▸ TASK ITEM:
Every line with the word "Enter" in it should be extracted from the data that follows.

▸ MATERIAL SHOWN:

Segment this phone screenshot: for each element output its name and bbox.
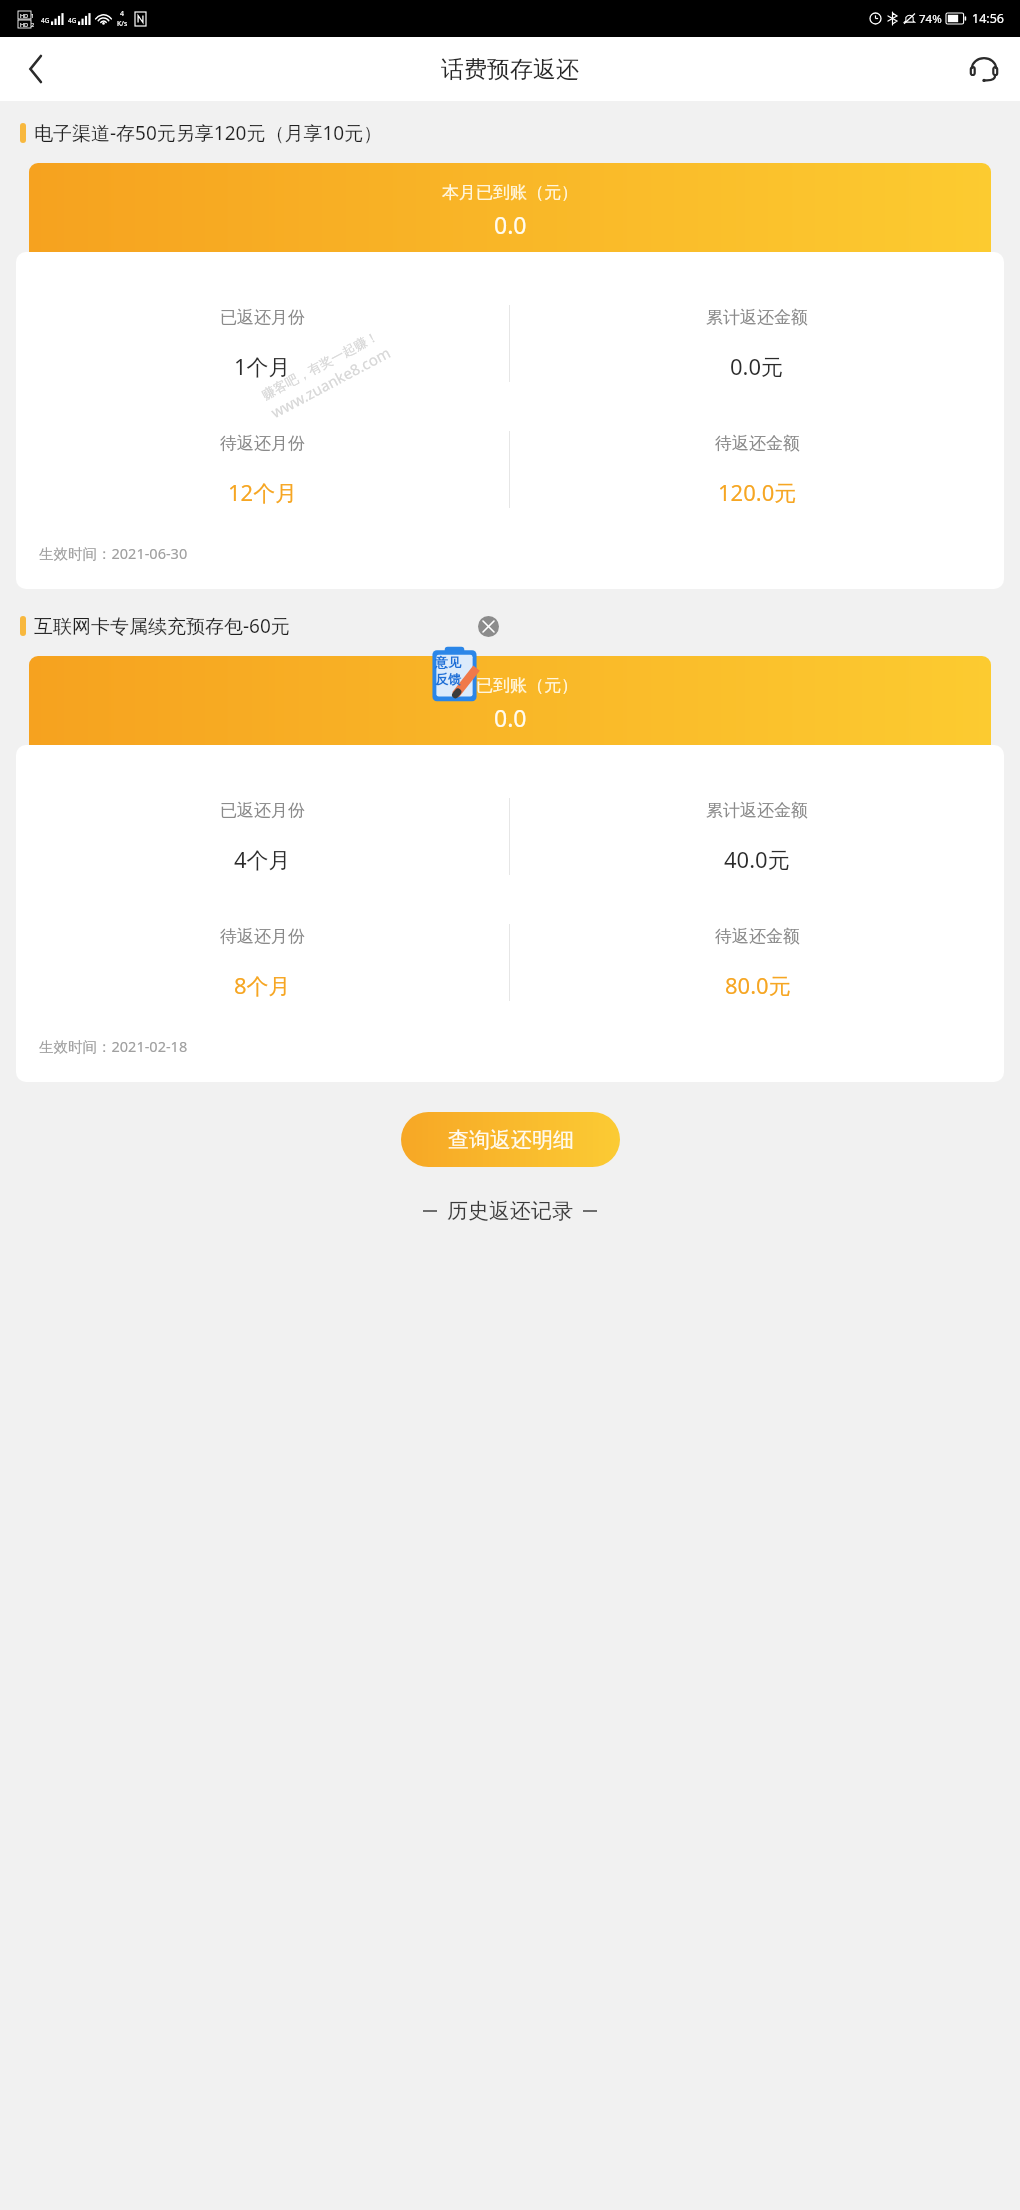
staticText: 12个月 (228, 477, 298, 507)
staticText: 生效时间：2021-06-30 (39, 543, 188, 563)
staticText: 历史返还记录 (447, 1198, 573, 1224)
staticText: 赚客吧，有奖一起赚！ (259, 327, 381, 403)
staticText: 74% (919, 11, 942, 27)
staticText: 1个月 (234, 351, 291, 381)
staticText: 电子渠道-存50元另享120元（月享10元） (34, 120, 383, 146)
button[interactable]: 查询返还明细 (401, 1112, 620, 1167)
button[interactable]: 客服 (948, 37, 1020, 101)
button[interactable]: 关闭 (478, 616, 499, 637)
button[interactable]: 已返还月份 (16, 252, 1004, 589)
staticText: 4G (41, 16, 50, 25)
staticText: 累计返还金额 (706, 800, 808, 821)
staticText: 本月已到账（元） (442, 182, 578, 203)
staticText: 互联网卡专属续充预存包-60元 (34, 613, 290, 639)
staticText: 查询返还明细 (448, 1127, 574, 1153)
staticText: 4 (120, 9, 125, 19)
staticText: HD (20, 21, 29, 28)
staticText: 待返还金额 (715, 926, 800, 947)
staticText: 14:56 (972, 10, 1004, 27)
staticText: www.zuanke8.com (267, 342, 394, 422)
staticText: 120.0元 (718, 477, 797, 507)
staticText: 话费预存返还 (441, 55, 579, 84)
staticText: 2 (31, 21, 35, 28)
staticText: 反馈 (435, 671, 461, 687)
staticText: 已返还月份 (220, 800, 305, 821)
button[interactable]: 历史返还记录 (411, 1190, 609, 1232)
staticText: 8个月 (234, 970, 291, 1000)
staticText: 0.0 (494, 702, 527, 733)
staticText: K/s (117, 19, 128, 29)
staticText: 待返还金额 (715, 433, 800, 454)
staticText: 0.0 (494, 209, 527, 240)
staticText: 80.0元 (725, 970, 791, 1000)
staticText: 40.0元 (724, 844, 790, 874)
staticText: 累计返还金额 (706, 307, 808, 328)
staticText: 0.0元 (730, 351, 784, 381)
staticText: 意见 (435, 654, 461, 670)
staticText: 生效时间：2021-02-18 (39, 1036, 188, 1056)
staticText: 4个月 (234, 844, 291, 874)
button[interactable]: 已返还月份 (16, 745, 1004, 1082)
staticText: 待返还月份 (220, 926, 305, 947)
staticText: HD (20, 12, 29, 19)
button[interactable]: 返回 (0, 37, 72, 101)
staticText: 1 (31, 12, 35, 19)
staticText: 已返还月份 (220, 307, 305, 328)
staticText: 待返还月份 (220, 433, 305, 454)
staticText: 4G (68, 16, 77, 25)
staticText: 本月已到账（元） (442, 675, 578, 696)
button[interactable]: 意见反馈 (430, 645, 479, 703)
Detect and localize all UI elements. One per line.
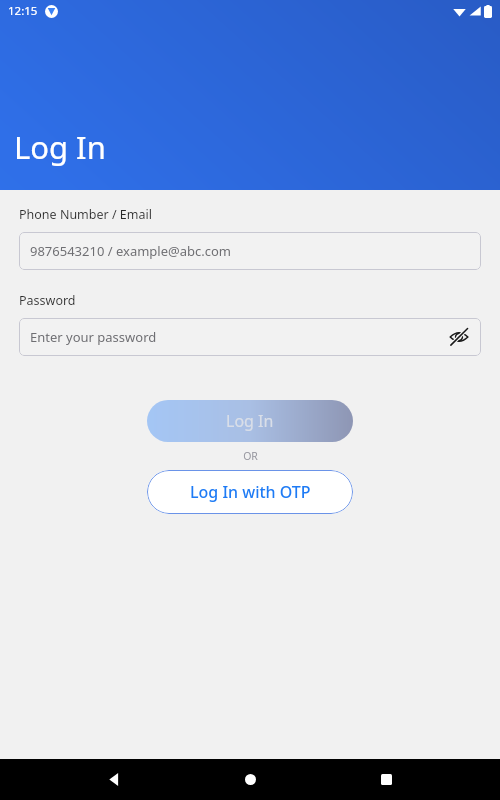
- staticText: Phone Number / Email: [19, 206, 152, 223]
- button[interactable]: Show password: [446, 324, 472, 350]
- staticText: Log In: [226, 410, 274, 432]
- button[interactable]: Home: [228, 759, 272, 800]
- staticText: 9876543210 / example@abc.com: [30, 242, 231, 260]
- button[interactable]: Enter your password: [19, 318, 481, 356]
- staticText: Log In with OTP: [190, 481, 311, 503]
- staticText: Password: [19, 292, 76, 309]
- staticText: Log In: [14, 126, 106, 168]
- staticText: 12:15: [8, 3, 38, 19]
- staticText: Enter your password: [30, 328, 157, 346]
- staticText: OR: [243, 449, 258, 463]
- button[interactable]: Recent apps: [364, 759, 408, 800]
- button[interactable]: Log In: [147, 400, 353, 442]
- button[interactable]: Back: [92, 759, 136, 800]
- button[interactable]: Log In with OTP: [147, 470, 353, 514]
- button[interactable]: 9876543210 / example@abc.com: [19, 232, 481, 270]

▸ RESPONSE BOX:
- button[interactable]: Enter your password: [19, 318, 481, 356]
- staticText: Enter your password: [30, 328, 157, 346]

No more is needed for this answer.